На границе между историческим и бытовым романом стоят романы И. Т. Калашникова (1797–1863) «Дочь купца Жолобова» (1831) и «Камчадалка» (1833), к которым примыкает его повесть «Изгнанники» (1834). В недавнем прошлом, которое служит предметом изображения Калашникова, его интересуют не важные, исторические моменты народной жизни (как Загоскина или Лажечникова), а быт и нравы его родной Сибири. В рамки авантюрно-дидактического повествования автор вмещает анекдоты, предания, «истинные происшествия», проявляя прекрасное знание местной старины, природы, а также провинциальной администрации и ее злоупотреблений.

Оригинальный образец скептико-иронического, сказочно-авантюрного романа предложил А. Ф. Вельтман (1800–1870).
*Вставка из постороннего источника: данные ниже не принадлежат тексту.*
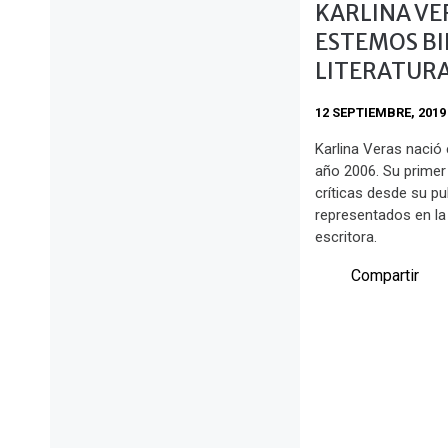
KARLINA VE
ESTEMOS BI
LITERATUR
12 SEPTIEMBRE, 2019
Karlina Veras nació
año 2006. Su primer 
críticas desde su p
representados en la l
escritora.
Compartir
Первое прозаическое произведение Вельтмана — «Странник» (1831–1832) — замыкает ряд иронических путешествий, цепь которых сопровождала сентиментальное путешествие от самого его возникновения. Автор предается здесь свободной игре воображения, мысленно путешествуя по географической карте Молдавии. После «Странника» Вельтман пишет ряд исторических романов: «Кощей Бессмертный», 1833; «Лунатик», 1834; «Светославич, вражий питомец», 1835, и др. В лучших из своих романов 1830-х гг. Вельтман обращается к «баснословным» временам русской истории, живописание которых Карамзину представлялось почти невозможным за скудостью исторических данных. В глазах наделенного неисчерпаемым воображением автора «Кощея» и «Светославича» это отсутствие стесняющих полет фантазии исторических сведений оборачивалось, напротив, особой привлекательностью. Если временами через сказочные похождения его героев и просвечивают исторически достоверные события народной жизни, то все сложности, которые они вносят в судьбу вымышленных персонажей, разрешаются также чисто сказочным путем. Но, может быть, главная особенность художественной манеры Вельтмана — ирония, пронизывающая все элементы структуры его романов, от сюжета до увлеченных археологических описаний, в которых нарушение меры оборачивается комическим эффектом. Автор иронически играет устоявшимися приемами исторической беллетристики и — шире — романтического повествования вообще. Вызов пошлому здравому смыслу звучит и в причудливом построении его романов, и в образах героев — гротескных, странных, отклоняющихся от нормы. Позднее, в 1840-е гг., Вельтман писал, что его интересовали по преимуществу «очерки и характеры неопределенных личностей, резко отделяющихся от общества своею нравственною и физическою наружностию, странностями и даже безобразием».[527] Эта черта, общая для исторических произведений Вельтмана и для его романов на современную тему («Сердце и думка», 1838; романы 1840-х гг.), делает его одним из предшественников Достоевского.

Такова общая картина развития русской прозы 1830-х гг., высшими достижениями которой явились произведения Пушкина и Гоголя. Несоизмеримые по художественно-эстетическому уровню, по глубине и емкости отражения национальной жизни с прозой писателей «второго» ряда», они преломили многие из общих тенденций, характеризующих литературное развитие эпохи. С другой стороны, почти каждый из прозаиков 1830-х гг. затронул в своих произведениях такие аспекты действительности, развил такие элементы повествовательного искусства, которые, будучи в свое время восприняты как нечто случайное и второстепенное, получили развитие в творчестве мастеров русского реализма второй половины XIX в. — Островского, Тургенева, Л. Толстого, Достоевского, Лескова.